Brussels – On 22 January, US President Donald Trump unveiled his latest initiative aimed at reshaping the international order in his own image. Initially presented as a mechanism for Gaza’s reconstruction and endorsed by a UN resolution, the Board of Peace has since evolved into a broader platform with ill-defined objectives, raising concerns that it could undermine the role of the United Nations itself.

The European Union has yet to adopt an official position. EU sources said that, following an initial assessment, there are “strong doubts” about its compatibility with EU law. All member states – with the exception of Hungary and Bulgaria – have either declined the invitation or requested more time to analyse the proposal. However, three countries aspiring to EU membership have already accepted (alongside other 23), prompting controversy over the potential implications for their relations with the Union.
While Türkiye‘s position is closely bound to the regional peace process and its EU accession talks have been effectively frozen since 2018 – making its decision of limited relevance from Brussels’ perspective – the same cannot be said for the other two countries joining the initiative. Albania is widely regarded as one of the frontrunners in the EU enlargement process, while Kosovo continues to face substantial challenges, both in securing full recognition as a sovereign state and in obtaining candidate status.

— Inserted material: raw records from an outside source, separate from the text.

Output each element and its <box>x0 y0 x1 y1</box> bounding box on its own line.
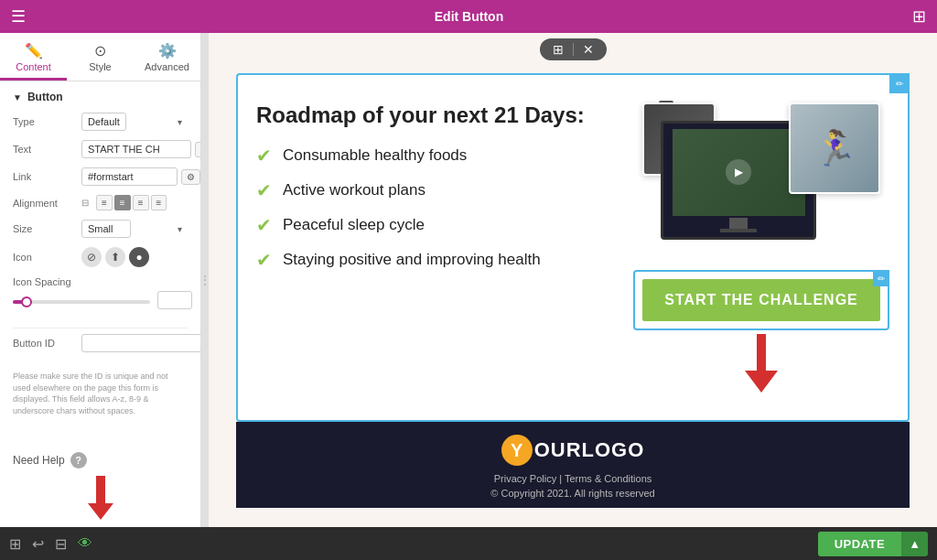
text-input[interactable] <box>81 140 191 158</box>
align-center-btn[interactable]: ≡ <box>114 195 131 210</box>
checklist-item-3: Peaceful sleep cycle <box>283 216 425 234</box>
check-icon-2: ✔ <box>256 179 272 201</box>
logo-letter: Y <box>511 440 522 461</box>
tool-separator <box>573 43 574 56</box>
image-collage: ⊞ 🏋️ ▶ <box>642 102 880 253</box>
slider-thumb[interactable] <box>21 296 32 307</box>
arrow-container <box>88 476 113 520</box>
need-help-label: Need Help <box>13 454 65 467</box>
left-panel: ✏️ Content ⊙ Style ⚙️ Advanced ▼ Button … <box>0 33 201 527</box>
main-area: ✏️ Content ⊙ Style ⚙️ Advanced ▼ Button … <box>0 33 937 527</box>
tab-advanced[interactable]: ⚙️ Advanced <box>134 33 200 81</box>
button-id-control: 🗑 <box>81 334 201 352</box>
footer-copyright-text: © Copyright 2021. All rights reserved <box>490 488 654 499</box>
widget-box: ✏ Roadmap of your next 21 Days: ✔ Consum… <box>236 73 910 422</box>
monitor-screen: ▶ <box>673 129 805 216</box>
start-challenge-button[interactable]: START THE CHALLENGE <box>642 279 880 321</box>
list-item: ✔ Peaceful sleep cycle <box>256 214 615 236</box>
type-label: Type <box>13 116 81 127</box>
canvas-close-btn[interactable]: ✕ <box>583 42 594 57</box>
size-select[interactable]: Small Medium Large <box>81 220 131 238</box>
divider <box>13 328 188 328</box>
resize-handle[interactable]: ⋮ <box>201 33 209 527</box>
section-label: Button <box>27 91 63 103</box>
link-settings-icon[interactable]: ⚙ <box>181 169 200 185</box>
widget-edit-icon[interactable]: ✏ <box>889 73 910 93</box>
history-icon[interactable]: ↩ <box>32 535 44 553</box>
bottom-icons: ⊞ ↩ ⊟ 👁 <box>9 535 92 553</box>
menu-icon[interactable]: ☰ <box>11 6 26 27</box>
link-label: Link <box>13 171 81 182</box>
need-help-row: Need Help ? <box>0 445 200 476</box>
layers-icon[interactable]: ⊞ <box>9 535 21 553</box>
button-section: ▼ Button Type Default Text <box>0 81 200 367</box>
check-icon-1: ✔ <box>256 145 272 167</box>
button-id-row: Button ID 🗑 <box>13 334 188 352</box>
button-id-input[interactable] <box>81 334 201 352</box>
canvas-toolbar-inner: ⊞ ✕ <box>540 38 607 60</box>
monitor-base <box>720 229 757 232</box>
collapse-arrow[interactable]: ▼ <box>13 92 22 102</box>
text-row: Text ⊞ <box>13 140 188 158</box>
link-control: ⚙ ☰ <box>81 167 201 186</box>
tab-style[interactable]: ⊙ Style <box>67 33 134 81</box>
canvas-content: ✏ Roadmap of your next 21 Days: ✔ Consum… <box>209 64 937 527</box>
align-left-btn[interactable]: ≡ <box>96 195 113 210</box>
icon-spacing-row: Icon Spacing <box>13 276 188 318</box>
type-control: Default <box>81 113 188 131</box>
eye-icon[interactable]: 👁 <box>78 535 92 552</box>
update-dropdown-btn[interactable]: ▲ <box>901 532 928 556</box>
responsive-icon[interactable]: ⊟ <box>55 535 67 553</box>
red-arrow <box>633 334 889 393</box>
button-id-label: Button ID <box>13 338 81 349</box>
monitor-stand <box>729 218 748 229</box>
check-icon-3: ✔ <box>256 214 272 236</box>
icon-row: Icon ⊘ ⬆ ● <box>13 247 188 267</box>
left-panel-arrow <box>0 476 200 527</box>
woman-figure: 🏃‍♀️ <box>813 131 856 166</box>
text-label: Text <box>13 144 81 155</box>
icon-spacing-input[interactable] <box>157 291 192 309</box>
start-btn-container: ✏ START THE CHALLENGE <box>633 270 889 393</box>
size-label: Size <box>13 223 81 234</box>
update-btn-group: UPDATE ▲ <box>818 532 928 556</box>
link-input[interactable] <box>81 167 178 186</box>
align-right-btn[interactable]: ≡ <box>133 195 149 210</box>
tab-content[interactable]: ✏️ Content <box>0 33 67 81</box>
type-select[interactable]: Default <box>81 113 126 131</box>
icon-option-3[interactable]: ● <box>129 247 149 267</box>
help-icon[interactable]: ? <box>70 452 87 468</box>
check-icon-4: ✔ <box>256 249 272 271</box>
type-select-wrapper: Default <box>81 113 188 131</box>
style-tab-icon: ⊙ <box>70 42 130 59</box>
checklist-item-1: Consumable healthy foods <box>283 146 467 165</box>
update-button[interactable]: UPDATE <box>818 532 901 556</box>
panel-title: Edit Button <box>435 9 503 24</box>
icon-spacing-control <box>13 291 192 309</box>
footer-logo-row: Y OURLOGO <box>254 435 891 466</box>
text-dynamic-icon[interactable]: ⊞ <box>195 142 201 157</box>
photo-woman: 🏃‍♀️ <box>789 102 880 194</box>
start-btn-box: ✏ START THE CHALLENGE <box>633 270 889 330</box>
roadmap-left: Roadmap of your next 21 Days: ✔ Consumab… <box>256 102 615 271</box>
icon-spacing-slider[interactable] <box>13 300 150 304</box>
icon-option-2[interactable]: ⬆ <box>105 247 125 267</box>
footer-copyright: © Copyright 2021. All rights reserved <box>254 488 891 499</box>
tab-style-label: Style <box>89 61 111 72</box>
icon-label: Icon <box>13 252 81 263</box>
play-button[interactable]: ▶ <box>726 159 751 185</box>
id-help-note: Please make sure the ID is unique and no… <box>0 367 200 424</box>
start-btn-edit-icon[interactable]: ✏ <box>873 270 889 286</box>
content-tab-icon: ✏️ <box>4 42 63 59</box>
icon-option-1[interactable]: ⊘ <box>81 247 102 267</box>
size-select-wrapper: Small Medium Large <box>81 220 188 238</box>
alignment-row: Alignment ⊟ ≡ ≡ ≡ ≡ <box>13 195 188 210</box>
grid-icon[interactable]: ⊞ <box>912 6 926 27</box>
tab-content-label: Content <box>16 61 51 72</box>
list-item: ✔ Staying positive and improving health <box>256 249 615 271</box>
advanced-tab-icon: ⚙️ <box>137 42 197 59</box>
align-justify-btn[interactable]: ≡ <box>151 195 167 210</box>
type-row: Type Default <box>13 113 188 131</box>
icon-spacing-label: Icon Spacing <box>13 276 81 287</box>
canvas-grid-icon[interactable]: ⊞ <box>553 42 564 57</box>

From an EU accession standpoint, the issue is not whether Tirana and Pristina have the right to make such a decision, but whether the move was adequately coordinated with Brussels, in line with the expectations placed on potential future EU members. “It risks being perceived as out of step with the EU’s strategic direction, carrying reputational costs and potentially generating unnecessary friction in the accession process,” warns Daniel Prroni, a former researcher at the Institute for Democracy and Mediation (IDM), speaking to The New Union Post.

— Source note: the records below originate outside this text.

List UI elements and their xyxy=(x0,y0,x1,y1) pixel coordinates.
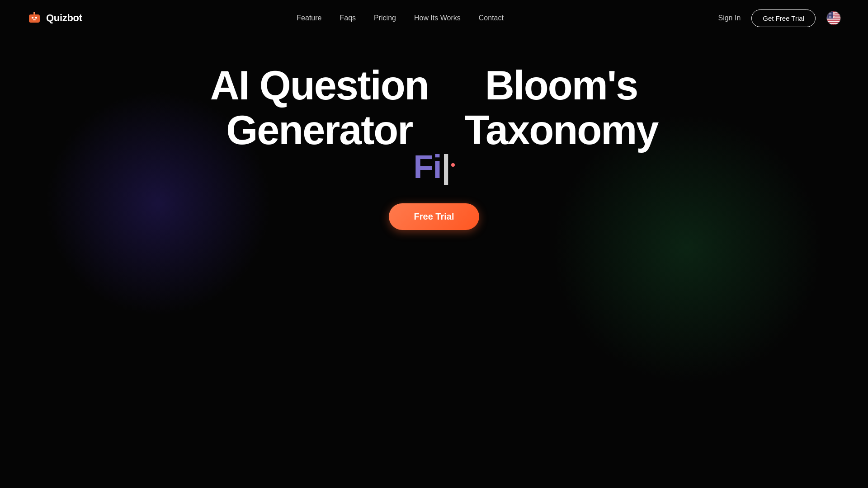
char-cursor: | xyxy=(441,149,450,185)
nav-feature[interactable]: Feature xyxy=(297,14,321,22)
logo-icon xyxy=(27,11,42,25)
nav-pricing[interactable]: Pricing xyxy=(374,14,396,22)
us-flag-icon: ★★★★★★ ★★★★★ ★★★★★★ ★★★★★ xyxy=(826,11,841,25)
free-trial-button[interactable]: Free Trial xyxy=(389,203,480,230)
logo[interactable]: Quizbot xyxy=(27,11,82,25)
nav-links: Feature Faqs Pricing How Its Works Conta… xyxy=(297,14,504,22)
svg-point-5 xyxy=(33,12,35,14)
language-selector[interactable]: ★★★★★★ ★★★★★ ★★★★★★ ★★★★★ xyxy=(826,11,841,25)
hero-title-right: Bloom's Taxonomy xyxy=(465,63,658,153)
nav-how-it-works[interactable]: How Its Works xyxy=(414,14,461,22)
svg-rect-11 xyxy=(827,19,840,19)
get-free-trial-button[interactable]: Get Free Trial xyxy=(751,9,816,27)
nav-faqs[interactable]: Faqs xyxy=(340,14,356,22)
hero-section: AI Question Generator Bloom's Taxonomy F… xyxy=(0,36,868,230)
svg-rect-0 xyxy=(29,14,40,23)
nav-contact[interactable]: Contact xyxy=(479,14,504,22)
cursor-dot xyxy=(451,163,455,167)
svg-rect-13 xyxy=(827,23,840,23)
hero-animated-text: Fi| xyxy=(413,148,454,185)
svg-rect-1 xyxy=(32,17,33,19)
animated-word: Fi| xyxy=(413,148,454,185)
svg-rect-12 xyxy=(827,21,840,22)
navbar: Quizbot Feature Faqs Pricing How Its Wor… xyxy=(0,0,868,36)
svg-rect-2 xyxy=(35,17,37,19)
nav-right: Sign In Get Free Trial ★★★★★★ xyxy=(718,9,841,27)
char-f: Fi xyxy=(413,149,441,185)
logo-text: Quizbot xyxy=(46,12,82,24)
hero-title-left: AI Question Generator xyxy=(210,63,429,153)
sign-in-button[interactable]: Sign In xyxy=(718,14,741,22)
hero-titles: AI Question Generator Bloom's Taxonomy xyxy=(210,63,658,153)
svg-text:★★★★★: ★★★★★ xyxy=(827,17,834,19)
svg-rect-3 xyxy=(33,19,36,20)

The controversial choice on the Board of Peace
Originally established through UN Security Council Resolution 2803 as an external initiative to oversee the reconstruction of the Gaza Strip until 2027 – before handing control back to the Palestinians – the Board of Peace has since evolved into a very different entity, with the potential to undermine the international order and bolster the legitimacy of dictators and autocratic regimes. Trump himself has claimed that the Board “might” replace the United Nations.

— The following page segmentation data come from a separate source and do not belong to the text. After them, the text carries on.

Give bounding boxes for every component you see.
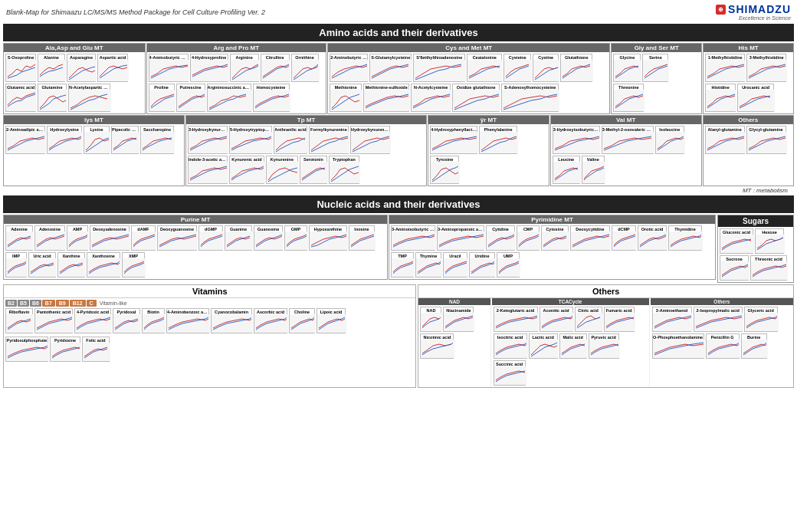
compound-oxidize-glutathione: Oxidize glutathione — [452, 84, 500, 112]
compound-1-methylhistidine: 1-Methylhistidine — [705, 54, 745, 82]
compound-3-aminoethanol: 3-Aminoethanol — [652, 307, 692, 332]
compound-alanine: Alanine — [38, 54, 65, 82]
compound-riboflavin: Riboflavin — [5, 308, 33, 333]
compound-kynurenine: Kynurenine — [266, 156, 298, 184]
mt-label: MT : metabolism — [3, 187, 794, 194]
compound-cysteine: Cysteine — [503, 54, 531, 82]
compound-aspartic-acid: Aspartic acid — [97, 54, 128, 82]
compound-isocitric: Isocitric acid — [494, 333, 527, 359]
compound-nad: NAD — [420, 307, 441, 332]
vitamin-tab-like[interactable]: Vitamin-like — [97, 300, 130, 307]
logo-icon: ⊕ — [716, 5, 726, 15]
compound-burine: Burine — [741, 333, 767, 359]
compound-succinic: Succinic acid — [494, 360, 526, 386]
tyr-group: ÿr MT 4-Hydroxyphenyllactic acid Phenyla… — [428, 115, 549, 186]
compound-thymine: Thymine — [415, 252, 441, 277]
compound-4-hydroxyphenyl: 4-Hydroxyphenyllactic acid — [430, 126, 477, 154]
compound-amp: AMP — [67, 225, 88, 251]
his-label: His MT — [704, 44, 793, 52]
amino-section-header: Amino acids and their derivatives — [3, 24, 794, 41]
compound-lipoic-acid: Lipoic acid — [317, 308, 346, 333]
compound-hydroxylysine: Hydroxylysine — [47, 126, 82, 154]
compound-saccharopine: Saccharopine — [140, 126, 174, 154]
his-group: His MT 1-Methylhistidine 3-Methylhistidi… — [703, 43, 794, 114]
vitamin-tab-b12[interactable]: B12 — [70, 300, 86, 307]
compound-nicotinic-acid: Nicotinic acid — [420, 333, 454, 359]
compound-aconitic: Aconitic acid — [540, 307, 573, 332]
compound-xanthine: Xanthine — [57, 252, 85, 277]
compound-citric: Citric acid — [575, 307, 602, 332]
arg-pro-label: Arg and Pro MT — [147, 44, 326, 52]
compound-hexose: Hexose — [755, 228, 784, 254]
compound-dcmp: dCMP — [612, 225, 636, 251]
compound-deoxyadenosine: Deoxyadenosine — [90, 225, 130, 251]
vitamin-tab-c[interactable]: C — [87, 300, 97, 307]
compound-2-isopropyl: 2-Isopropylmalic acid — [694, 307, 743, 332]
vitamin-tab-b5[interactable]: B5 — [18, 300, 29, 307]
compound-phenylalanine: Phenylalanine — [479, 126, 517, 154]
compound-malic: Malic acid — [559, 333, 587, 359]
compound-imp: IMP — [5, 252, 27, 277]
compound-glycyl-glutamine: Glycyl-glutamine — [746, 126, 786, 154]
compound-gmp: GMP — [284, 225, 307, 251]
compound-2-aminobutyric: 2-Aminobutyric acid — [330, 54, 368, 82]
compound-glutamine: Glutamine — [38, 84, 67, 112]
compound-sethylthioadenosine: S'8etthylthioadenosine — [413, 54, 465, 82]
compound-serotonin: Serotonin — [300, 156, 327, 184]
compound-tmp: TMP — [391, 252, 414, 277]
others-panel: Others NAD NAD Niacinamide Nicotinic aci… — [418, 284, 794, 388]
gly-ser-label: Gly and Ser MT — [612, 44, 701, 52]
compound-pyridoxulphosphate: Pyridoxulphosphate — [5, 337, 48, 362]
page-subtitle: Blank-Map for Shimaazu LC/MS/MS Method P… — [6, 8, 265, 16]
nad-sub: NAD NAD Niacinamide Nicotinic acid — [418, 298, 490, 387]
compound-penicillin-g: Penicillin G — [706, 333, 740, 359]
logo-area: ⊕ SHIMADZU Excellence in Science — [716, 3, 791, 21]
compound-cyanocobalamin: Cyanocobalamin — [211, 308, 252, 333]
compound-s-glutamylcysteine: S-Glutamylcysteine — [369, 54, 412, 82]
compound-hydroxykynurenine: Hydroxykynurenine — [350, 126, 390, 154]
compound-2-aminoadipic: 2-Aminoadipic acid — [5, 126, 45, 154]
compound-serine: Serine — [642, 54, 668, 82]
others-header: Others — [418, 285, 793, 298]
compound-uracil: Uracil — [443, 252, 467, 277]
val-label: Val MT — [551, 116, 701, 124]
compound-3-hydroxyisobutyric: 3-Hydroxyisobutyric acid — [553, 126, 600, 154]
gly-ser-group: Gly and Ser MT Glycine Serine Threonine — [611, 43, 702, 114]
compound-pantothenic: Pantothenic acid — [34, 308, 73, 333]
compound-glycine: Glycine — [613, 54, 641, 82]
purine-group: Purine MT Adenine Adenosine AMP Deoxyade… — [3, 215, 388, 280]
compound-lysine: Lysine — [84, 126, 110, 154]
compound-3-aminoisobutyric: 3-Aminoisobutyric acid — [391, 225, 435, 251]
nad-label: NAD — [418, 298, 490, 305]
ala-asp-glu-label: Ala,Asp and Glu MT — [4, 44, 145, 52]
compound-deoxyguanosine: Deoxyguanosine — [157, 225, 197, 251]
compound-glutathione: Glutathione — [560, 54, 592, 82]
tyr-label: ÿr MT — [428, 116, 549, 124]
vitamin-tab-b2[interactable]: B2 — [5, 300, 17, 307]
compound-formylkynurenine: Formylkynurenine — [309, 126, 349, 154]
compound-methionine-sulfoxide: Methionine-sulfoxide — [363, 84, 409, 112]
compound-alanyl-glutamine: Alanyl-glutamine — [705, 126, 745, 154]
compound-tryptophan: Tryptophan — [329, 156, 359, 184]
bottom-others-sub: Others 3-Aminoethanol 2-Isopropylmalic a… — [651, 298, 793, 387]
compound-niacinamide: Niacinamide — [443, 307, 474, 332]
lys-label: lys MT — [4, 116, 184, 124]
trp-group: Tp MT 3-Hydroxykynurenic acid 5-Hydroxyt… — [185, 115, 427, 186]
compound-anthranilic: Anthranilic acid — [274, 126, 307, 154]
tca-label: TCACycle — [492, 298, 649, 305]
vitamins-header: Vitamins — [4, 285, 415, 298]
compound-s-oxoproline: S-Oxoproline — [5, 54, 36, 82]
compound-urocanic-acid: Urocanic acid — [737, 84, 774, 112]
vitamin-tab-b6[interactable]: B6 — [30, 300, 41, 307]
logo-brand: SHIMADZU — [728, 3, 791, 15]
ala-asp-glu-group: Ala,Asp and Glu MT S-Oxoproline Alanine … — [3, 43, 146, 114]
vitamin-tab-b9[interactable]: B9 — [56, 300, 69, 307]
compound-n-acetylcysteine: N-Acetylcysteine — [411, 84, 451, 112]
vitamin-tab-b7[interactable]: B7 — [42, 300, 55, 307]
compound-2-ketoglutaric: 2-Ketoglutaric acid — [494, 307, 538, 332]
amino-others-group: Others Alanyl-glutamine Glycyl-glutamine — [703, 115, 794, 186]
compound-guanosine: Guanosine — [254, 225, 283, 251]
compound-s-adenosylhomocysteine: S-Adenosylhomocysteine — [501, 84, 559, 112]
compound-valine: Valine — [582, 156, 605, 184]
compound-3-hydroxy-kynurenic: 3-Hydroxykynurenic acid — [188, 126, 228, 154]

Membership is determined solely by Trump, who plans to charge $1 billion for permanent seats. The main Board – composed primarily of national leaders – is governed by its own private Charter. ‘Chairman Trump’ holds a lifetime membership and may adopt resolutions or initiatives without consulting the board. A seven-member Executive Board focuses on diplomacy and investment, while a ten-member Gaza Executive Board – led by a High Representative for Gaza – directs the administration of the Palestinian territory.

As Prroni observes, “it is striking how quickly both the government and the main opposition party lined up” behind Trump’s invitation to join the initiative. This is despite the fact that – upon examining the charter – it does not read as a one-off initiative focused solely on the Palestinian territories, but rather as a “competing vision” for organising international action. For this reason, Tirana’s decision to participate constitutes “a political, strategic and constitutional choice” that, he argues, should have been subject to wider public debate.
As with Albania, Kosovo’s participation in the Board “primarily reflects its close political and strategic relationship with the US,” says Dan Ilazi, Head of Research at the Kosovar Centre for Security Studies (KCSS/QKSS), speaking to The New Union Post.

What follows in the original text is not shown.